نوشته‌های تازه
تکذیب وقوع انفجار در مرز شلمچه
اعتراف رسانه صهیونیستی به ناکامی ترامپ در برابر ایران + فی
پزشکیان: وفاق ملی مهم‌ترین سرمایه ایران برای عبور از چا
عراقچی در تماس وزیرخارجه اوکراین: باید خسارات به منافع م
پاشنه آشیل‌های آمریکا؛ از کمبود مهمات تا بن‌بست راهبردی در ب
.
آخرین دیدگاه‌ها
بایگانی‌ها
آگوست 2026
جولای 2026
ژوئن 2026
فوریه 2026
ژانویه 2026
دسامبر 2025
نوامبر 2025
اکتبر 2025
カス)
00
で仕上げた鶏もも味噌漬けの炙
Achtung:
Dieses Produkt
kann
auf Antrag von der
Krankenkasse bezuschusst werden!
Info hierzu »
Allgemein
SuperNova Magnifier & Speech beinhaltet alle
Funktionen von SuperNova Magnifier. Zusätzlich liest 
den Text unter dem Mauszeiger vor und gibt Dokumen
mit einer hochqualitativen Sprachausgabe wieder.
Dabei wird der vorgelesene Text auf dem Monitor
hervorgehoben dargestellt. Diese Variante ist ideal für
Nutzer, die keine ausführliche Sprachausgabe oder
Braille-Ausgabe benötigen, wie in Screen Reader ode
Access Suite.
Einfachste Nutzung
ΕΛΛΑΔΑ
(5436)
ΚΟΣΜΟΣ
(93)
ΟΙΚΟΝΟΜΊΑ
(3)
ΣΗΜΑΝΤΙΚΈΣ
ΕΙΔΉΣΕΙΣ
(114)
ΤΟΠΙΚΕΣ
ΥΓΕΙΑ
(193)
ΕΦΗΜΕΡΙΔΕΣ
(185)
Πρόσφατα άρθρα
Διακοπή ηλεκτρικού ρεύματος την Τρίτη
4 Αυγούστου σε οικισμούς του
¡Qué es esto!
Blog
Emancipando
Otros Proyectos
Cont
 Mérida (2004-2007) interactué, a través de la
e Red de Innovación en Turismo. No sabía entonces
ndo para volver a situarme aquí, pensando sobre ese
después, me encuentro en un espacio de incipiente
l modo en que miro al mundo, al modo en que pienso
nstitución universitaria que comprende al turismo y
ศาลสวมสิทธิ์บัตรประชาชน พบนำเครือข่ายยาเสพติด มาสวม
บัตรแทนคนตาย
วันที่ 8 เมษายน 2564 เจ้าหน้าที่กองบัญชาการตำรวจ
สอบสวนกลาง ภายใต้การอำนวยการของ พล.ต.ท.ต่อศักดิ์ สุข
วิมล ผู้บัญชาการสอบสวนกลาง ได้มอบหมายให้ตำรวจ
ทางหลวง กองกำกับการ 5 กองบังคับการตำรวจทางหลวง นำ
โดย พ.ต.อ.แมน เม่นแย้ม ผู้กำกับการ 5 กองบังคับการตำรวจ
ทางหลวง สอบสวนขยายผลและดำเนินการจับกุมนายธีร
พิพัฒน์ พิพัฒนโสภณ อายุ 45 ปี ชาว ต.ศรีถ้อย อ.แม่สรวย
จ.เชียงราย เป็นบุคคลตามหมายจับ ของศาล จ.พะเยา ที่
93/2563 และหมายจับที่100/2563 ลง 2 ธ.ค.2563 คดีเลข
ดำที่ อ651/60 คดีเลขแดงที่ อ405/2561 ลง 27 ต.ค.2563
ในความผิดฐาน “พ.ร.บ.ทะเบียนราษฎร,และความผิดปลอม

--

_Work item_
Top to bottom, transcribe every line above exactly.

_Output of the exercise_
نوشته‌های تازه
تکذیب وقوع انفجار در مرز شلمچه
اعتراف رسانه صهیونیستی به ناکامی ترامپ در برابر ایران + فی
پزشکیان: وفاق ملی مهم‌ترین سرمایه ایران برای عبور از چا
عراقچی در تماس وزیرخارجه اوکراین: باید خسارات به منافع م
پاشنه آشیل‌های آمریکا؛ از کمبود مهمات تا بن‌بست راهبردی در ب
.
آخرین دیدگاه‌ها
بایگانی‌ها
آگوست 2026
جولای 2026
ژوئن 2026
فوریه 2026
ژانویه 2026
دسامبر 2025
نوامبر 2025
اکتبر 2025
カス)
00
で仕上げた鶏もも味噌漬けの炙
Achtung:
Dieses Produkt
kann
auf Antrag von der
Krankenkasse bezuschusst werden!
Info hierzu »
Allgemein
SuperNova Magnifier & Speech beinhaltet alle
Funktionen von SuperNova Magnifier. Zusätzlich liest 
den Text unter dem Mauszeiger vor und gibt Dokumen
mit einer hochqualitativen Sprachausgabe wieder.
Dabei wird der vorgelesene Text auf dem Monitor
hervorgehoben dargestellt. Diese Variante ist ideal für
Nutzer, die keine ausführliche Sprachausgabe oder
Braille-Ausgabe benötigen, wie in Screen Reader ode
Access Suite.
Einfachste Nutzung
ΕΛΛΑΔΑ
(5436)
ΚΟΣΜΟΣ
(93)
ΟΙΚΟΝΟΜΊΑ
(3)
ΣΗΜΑΝΤΙΚΈΣ
ΕΙΔΉΣΕΙΣ
(114)
ΤΟΠΙΚΕΣ
ΥΓΕΙΑ
(193)
ΕΦΗΜΕΡΙΔΕΣ
(185)
Πρόσφατα άρθρα
Διακοπή ηλεκτρικού ρεύματος την Τρίτη
4 Αυγούστου σε οικισμούς του
¡Qué es esto!
Blog
Emancipando
Otros Proyectos
Cont
 Mérida (2004-2007) interactué, a través de la
e Red de Innovación en Turismo. No sabía entonces
ndo para volver a situarme aquí, pensando sobre ese
después, me encuentro en un espacio de incipiente
l modo en que miro al mundo, al modo en que pienso
nstitución universitaria que comprende al turismo y
ศาลสวมสิทธิ์บัตรประชาชน พบนำเครือข่ายยาเสพติด มาสวม
บัตรแทนคนตาย
วันที่ 8 เมษายน 2564 เจ้าหน้าที่กองบัญชาการตำรวจ
สอบสวนกลาง ภายใต้การอำนวยการของ พล.ต.ท.ต่อศักดิ์ สุข
วิมล ผู้บัญชาการสอบสวนกลาง ได้มอบหมายให้ตำรวจ
ทางหลวง กองกำกับการ 5 กองบังคับการตำรวจทางหลวง นำ
โดย พ.ต.อ.แมน เม่นแย้ม ผู้กำกับการ 5 กองบังคับการตำรวจ
ทางหลวง สอบสวนขยายผลและดำเนินการจับกุมนายธีร
พิพัฒน์ พิพัฒนโสภณ อายุ 45 ปี ชาว ต.ศรีถ้อย อ.แม่สรวย
จ.เชียงราย เป็นบุคคลตามหมายจับ ของศาล จ.พะเยา ที่
93/2563 และหมายจับที่100/2563 ลง 2 ธ.ค.2563 คดีเลข
ดำที่ อ651/60 คดีเลขแดงที่ อ405/2561 ลง 27 ต.ค.2563
ในความผิดฐาน “พ.ร.บ.ทะเบียนราษฎร,และความผิดปลอม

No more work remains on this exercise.